When you first watch the video for “Lotus Flower” by Radiohead, you wonder what the heck is wrong with the guy who is dancing.

Then you take a step back and realize that it’s Thom Yorke. As in, the lead singer of a successful band that started in the ’90s and hasn’t let up since.

But for Radiohead, having a solid music career doesn’t mean following the norm – it’s more fun to do things their own way. In a move that startled the music industry back in 2007, Radiohead let fans pay what they wanted for their album In Rainbows.

It would seem that with the passing of time, the band might want to try to make a little more money.

But their newest album, The King of Limbs, is only $9 online.

Not only bent on putting iTunes out of business, the band also wants to turn the idea of CD purchases upside down. Online, you can also buy what is called a “newspaper album.” Comically presented as maybe the only one of its kind, the CD comes with vinyl records, artwork and a digital version. It costs a startling $48 but also includes an MP3 version and the cost of shipping.

Yet the band contradicts itself when it comes to commercialization. The newspaper version may seem a gimmick to get more money or attract attention, but attention seems the last thing they want. When “Creep” exploded on the radio waves, the guys felt they didn’t want it to become their defining song and, therefore, denied fans the privilege of hearing it live for a few years.

Despite not wearing any sort of eye-catching costumes, the guys of Radiohead have always had a knack for turning the music world on its head.

Even “Creep,” when considered in their musical journey, most likely garnered so many fans because of its unabashed honesty. If it didn’t sound so genuine, the track would probably come off as highly melodramatic. But something about the lyrics and Yorke’s voice alerted fans that this wasn’t a purposely anthemic track meant to reel in all the misfits out there. It was a song coming from the mind of a man genuinely looking to express his frustration. If others felt the same way, so be it.

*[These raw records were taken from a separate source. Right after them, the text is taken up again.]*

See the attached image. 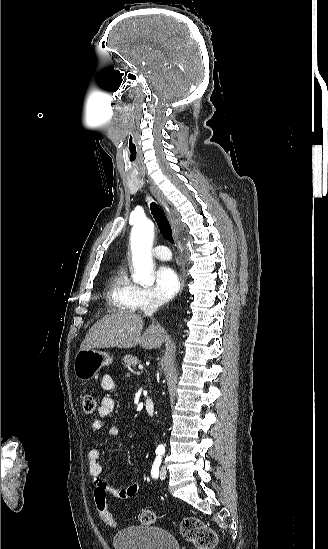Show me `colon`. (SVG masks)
<instances>
[{
    "label": "colon",
    "mask_w": 328,
    "mask_h": 549,
    "mask_svg": "<svg viewBox=\"0 0 328 549\" xmlns=\"http://www.w3.org/2000/svg\"><path fill=\"white\" fill-rule=\"evenodd\" d=\"M97 408L96 399L92 395L83 397V410L86 414H93ZM95 502L99 516L108 527H115L116 520L107 509L106 490L102 485L95 486ZM157 516L152 510H143L139 514V522L149 526L156 522ZM182 537L194 545L196 549H214L217 546L218 538L213 529L207 526L202 520L196 517H186L180 524Z\"/></svg>",
    "instance_id": "5ec220e1"
}]
</instances>
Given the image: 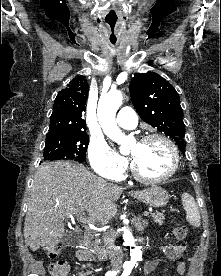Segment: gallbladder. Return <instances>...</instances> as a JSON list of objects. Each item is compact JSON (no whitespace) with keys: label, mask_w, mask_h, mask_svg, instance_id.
<instances>
[{"label":"gallbladder","mask_w":221,"mask_h":276,"mask_svg":"<svg viewBox=\"0 0 221 276\" xmlns=\"http://www.w3.org/2000/svg\"><path fill=\"white\" fill-rule=\"evenodd\" d=\"M75 233L69 232L65 233L64 237L61 240V243L64 245H73L75 243Z\"/></svg>","instance_id":"bac80fb5"}]
</instances>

Yet having a band that refuses to play one of its most prized songs may throw fans into a bit of consternation.

The beauty of it all is that Radiohead understand music fans are much more than sources of money. And a decade later, they’ve also figured out they really can do whatever the hell they want.

Their Web site has everything from the CD announcement to links to environmental causes. The “Lotus Flower” video is ripe for parodying, but that didn’t stop the band from giving York the entire song length to twitch spastically and shoot the camera eerie, off-setting looks, among other things.

What separates the music video from others is Yorke’s complete lack of worry over the strange nature of his moves. Here we see a man who might come off as slightly deranged, but nevertheless has a kinetic and electric connection with the track song. Not to mention the fact that the moves were actually carefully calculated by choreographer Wayne McGregor.

The uncommon nature of their album releases only proves this strong connection with the music.

By releasing an album at a pay-what-you-want rate or by having it be less than $10, Radiohead has shredded apart the expected connection between being famous and taking advantage of that fame to get rich quickly.  

This is what keeps music fans coming back for more. They guys don’t overwhelm their fans with showy publicity, instead opting for an air of mystery. But the playful enigmas they set up only show they are having fun with what they do.

You don’t get the sense that they are lofty musicians who are richer and better than you. You get the sense they understand that you don’t have too much money to spend on an album and all that really matters is that the CDs and concert tickets you buy are for the love of the music.